On 14 May 2014, at 18:10, Andrey Hristov <php@hristov.com> wrote:
> This is purely academical. And the standard library has to support everything, it's the
> standard library. PHP is on its own, and if an addition is of little use to the most of the
> developers/scripts, why the heck it should be in/the default.
> A good solution is to typedef a php_size_t, leave it to uint32_t and for those, who need more
> than 4GB in strings and elements they can just build with size_t as definition. Offer the choice,
> don't force.
It is not just “purely academic”. Here, let me quote Pierre (in 'Re: [PHP-DEV] [VOTE] [RFC]
64 bit platform improvements for string length and integer’, just now) quoting Anthony:
> This thread has been pointed out to me by a few people. As the
> originator of this patch and concept I feel that I should clarify a
> few points.
>
> # Rationale
>
> The reason that I originally started this patch was to clean up and
> standardize the underlying types. This is to introduce predictability,
> portability and type sanity into the engine and entire cphp
> implementation.
>
> ## Rationale for Int64:
>
> Without this patch, the size of integers (longs) varies based on which
> compiler you use. This means that even for identical target
> architectures behavior can change with respect to userland code.

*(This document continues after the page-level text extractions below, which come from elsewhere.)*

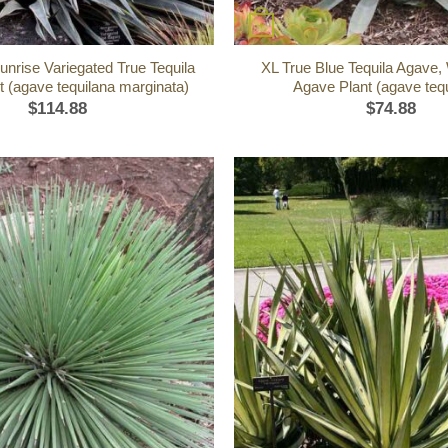
+
unrise Variegated True Tequila
XL True Blue Tequila Agave,
 (agave tequilana marginata)
Agave Plant (agave tequ
$
114.88
$
74.88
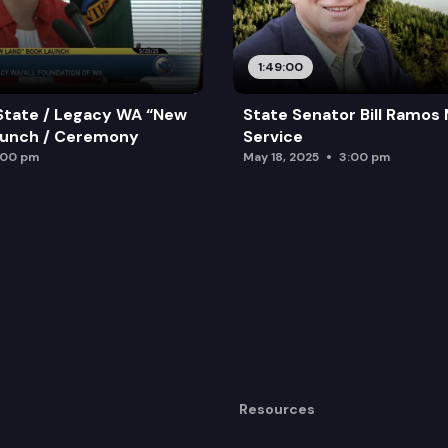
1:49:00
State / Legacy WA “New
State Senator Bill Ramos
aunch / Ceremony
Service
:00 pm
May 18, 2025
3:00 pm
Resources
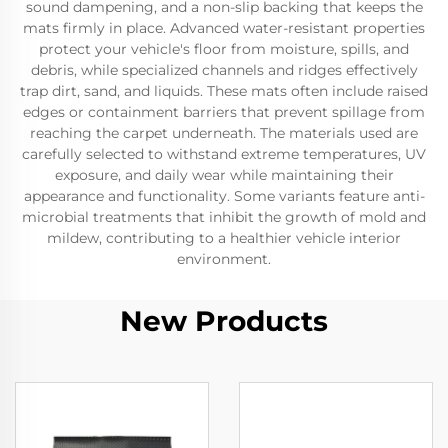
sound dampening, and a non-slip backing that keeps the
mats firmly in place. Advanced water-resistant properties
protect your vehicle's floor from moisture, spills, and
debris, while specialized channels and ridges effectively
trap dirt, sand, and liquids. These mats often include raised
edges or containment barriers that prevent spillage from
reaching the carpet underneath. The materials used are
carefully selected to withstand extreme temperatures, UV
exposure, and daily wear while maintaining their
appearance and functionality. Some variants feature anti-
microbial treatments that inhibit the growth of mold and
mildew, contributing to a healthier vehicle interior
environment.
New Products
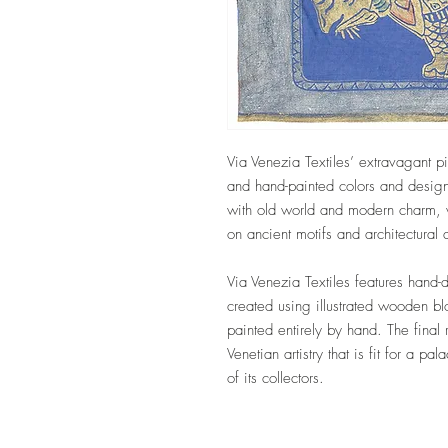
Via Venezia Textiles’ extravagant pi
and hand-painted colors and design
with old world and modern charm, w
on ancient motifs and architectural
Via Venezia Textiles features hand-
created using illustrated wooden b
painted entirely by hand. The final 
Venetian artistry that is fit for a pa
of its collectors.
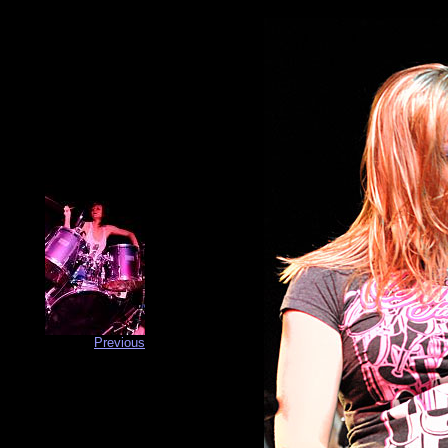
Previous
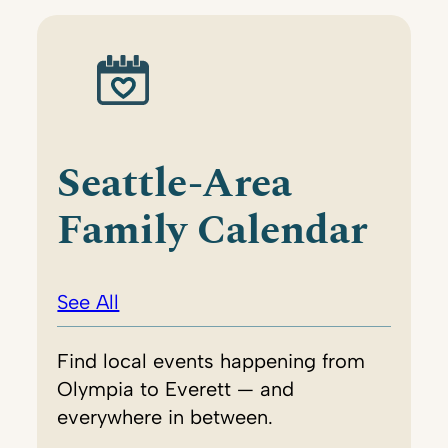
Seattle-Area
Family Calendar
See All
Find local events happening from
Olympia to Everett — and
everywhere in between.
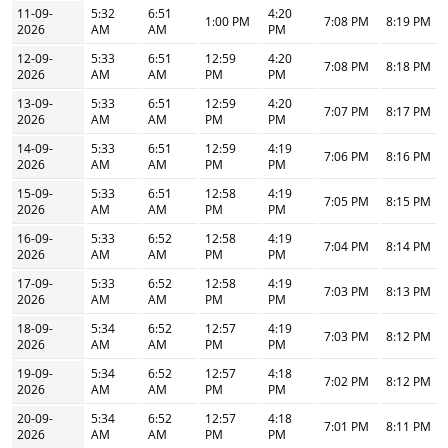
11-09-
5:32
6:51
4:20
1:00 PM
7:08 PM
8:19 PM
2026
AM
AM
PM
12-09-
5:33
6:51
12:59
4:20
7:08 PM
8:18 PM
2026
AM
AM
PM
PM
13-09-
5:33
6:51
12:59
4:20
7:07 PM
8:17 PM
2026
AM
AM
PM
PM
14-09-
5:33
6:51
12:59
4:19
7:06 PM
8:16 PM
2026
AM
AM
PM
PM
15-09-
5:33
6:51
12:58
4:19
7:05 PM
8:15 PM
2026
AM
AM
PM
PM
16-09-
5:33
6:52
12:58
4:19
7:04 PM
8:14 PM
2026
AM
AM
PM
PM
17-09-
5:33
6:52
12:58
4:19
7:03 PM
8:13 PM
2026
AM
AM
PM
PM
18-09-
5:34
6:52
12:57
4:19
7:03 PM
8:12 PM
2026
AM
AM
PM
PM
19-09-
5:34
6:52
12:57
4:18
7:02 PM
8:12 PM
2026
AM
AM
PM
PM
20-09-
5:34
6:52
12:57
4:18
7:01 PM
8:11 PM
2026
AM
AM
PM
PM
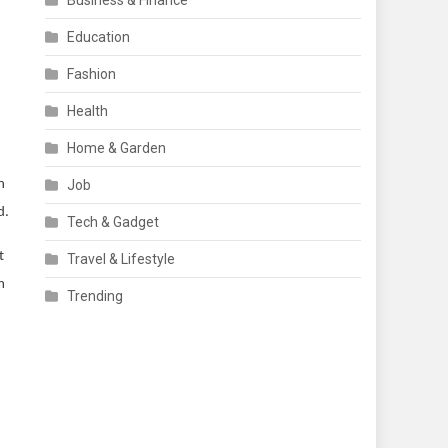
Business & Finance
Education
Fashion
Health
Home & Garden
n
Job
d.
Tech & Gadget
t
Travel & Lifestyle
m
Trending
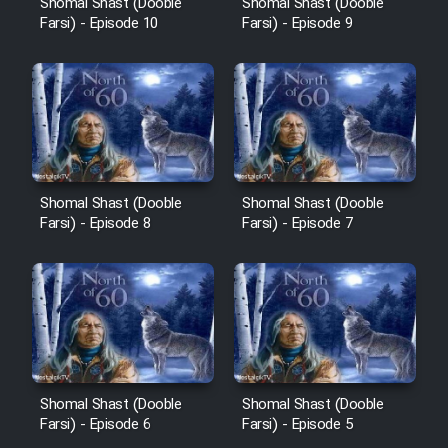
Shomal Shast (Dooble
Shomal Shast (Dooble
Sarzamin Dur
Farsi) - Episode 10
Farsi) - Episode 9
Film Jangju Pirooz
Film Padzahr
Film Shab Rubah
Shomal Shast (Dooble
Shomal Shast (Dooble
Farsi) - Episode 8
Farsi) - Episode 7
Film Shah Khamush
Film Fil Dar Tariki
Film Farsh Bad
Film In Haft Nafar
Shomal Shast (Dooble
Shomal Shast (Dooble
Farsi) - Episode 6
Farsi) - Episode 5
Film Fani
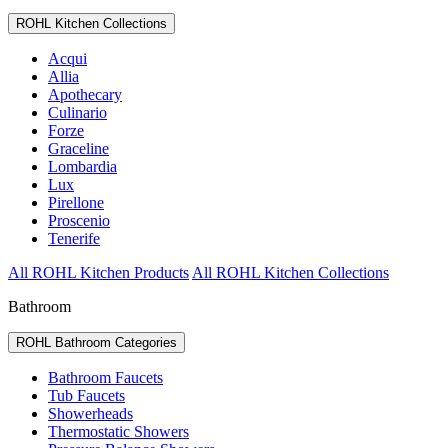
ROHL Kitchen Collections
Acqui
Allia
Apothecary
Culinario
Forze
Graceline
Lombardia
Lux
Pirellone
Proscenio
Tenerife
All ROHL Kitchen Products
All ROHL Kitchen Collections
Bathroom
ROHL Bathroom Categories
Bathroom Faucets
Tub Faucets
Showerheads
Thermostatic Showers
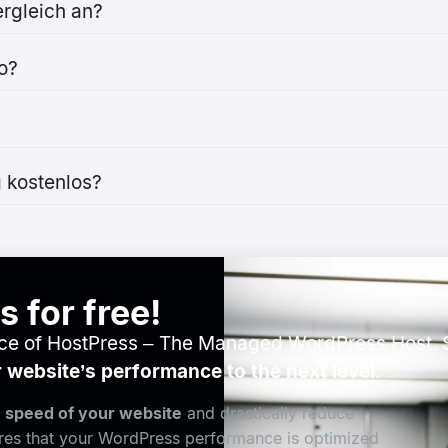
rgleich an?
o?
 kostenlos?
 for free!
nce of HostPress – The Managed WordPress Host. S
 website’s performance to the next level
.
e speed of your website
and drastically reduce
ures that your WordPress performance is optimized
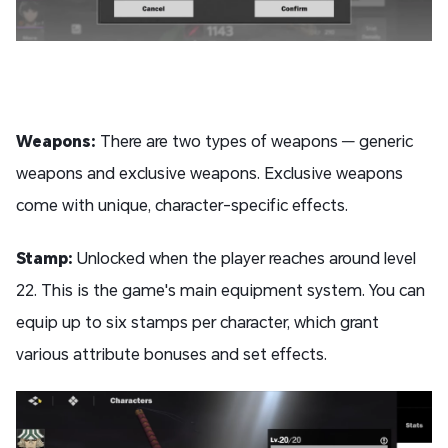
Weapons:
There are two types of weapons — generic
weapons and exclusive weapons. Exclusive weapons
come with unique, character-specific effects.
Stamp:
Unlocked when the player reaches around level
22. This is the game's main equipment system. You can
equip up to six stamps per character, which grant
various attribute bonuses and set effects.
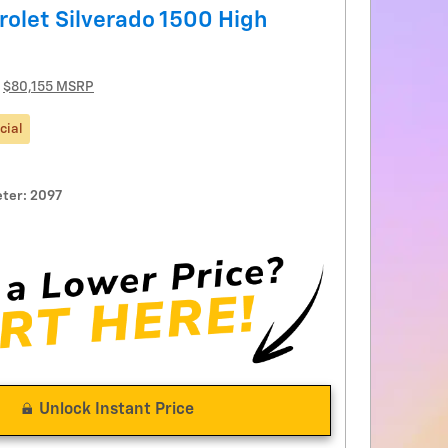
olet Silverado 1500 High
$80,155 MSRP
cial
ter: 2097
Unlock Instant Price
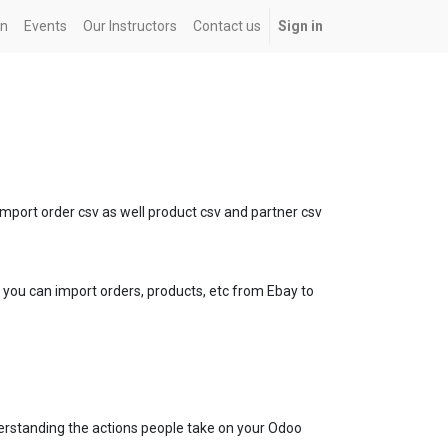
on
Events
Our Instructors
Contact us
Sign in
port order csv as well product csv and partner csv
ou can import orders, products, etc from Ebay to
derstanding the actions people take on your Odoo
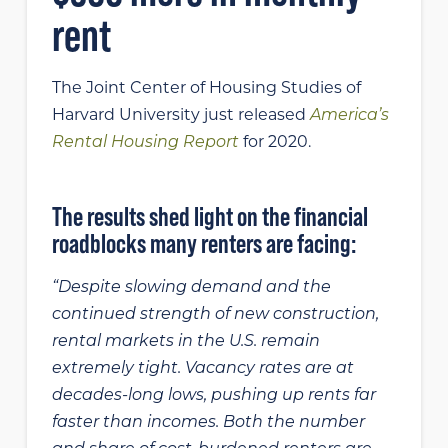
rent
The Joint Center of Housing Studies of
Harvard University just released
America’s
Rental Housing Report
for 2020.
The results shed light on the financial
roadblocks many renters are facing:
“Despite slowing demand and the
continued strength of new construction,
rental markets in the U.S. remain
extremely tight. Vacancy rates are at
decades-long lows, pushing up rents far
faster than incomes. Both the number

> Refactoring this allows for consistent sizes that can be relied upon
> by the programmer. This is an effort to make it a bit easier to rely
> on integer width as a developer.
>
> And ideally this is a free cost to most implementations, since ints
> are already 64 bits wide, so there is no memory overhead. And
> performance stays the same as well.
>
> ## Rationale for size_t (string lengths):
>
> This has significant advantages. There are some costs to doing it, but
> they are not as significant as they may appear on the surface. Let's
> dive into it:
>
> ### It's The Correct Data Type
>
> The C89 spec indicates in 3.3.3.4 (
> http://port70.net/~nsz/c/c89/rationale/c3.html#size-95t-3-3-3-4
> ) that
> the size_t type was created specifically for usage in this context. It
> is always, 100% guaranteed to be able to hold the bounds of every
> possible array element. Strings in C are simply char arrays.
> Therefore, the correct data type to use for string sizes (which really
> are just an offset qualifier) is size_t.
>
> Additionally, calloc, malloc, etc all expect parameters of type size_t
> for exactly this reason.
>
> Another good reference on it: http://www.viva64.com/en/a/0050/
>
> ### It's The Secure Data Type
>
> size_t (and ptrdiff_t) are the only C89 types that are 100% guaranteed
> to be able to hold the size of any possible object that the compiler
> will support. Other types will vary depending on the data model that
> the compiler supports, as the spec only defines minimum widths.
>
> This is so important that CERT issued a coding standard for it:
> INT01-C ( https://www.securecoding.cert.org/confluence/display/seccode/INT01-C.+Use+rsize_t+or+size_t+for+all+integer+values+representing+the+size+of+an+object
> ).
>
> One of the reasons is that it's difficult to do overflow checks in a
> portable way. See VU#162289: https://www.kb.cert.org/vuls/id/162289 .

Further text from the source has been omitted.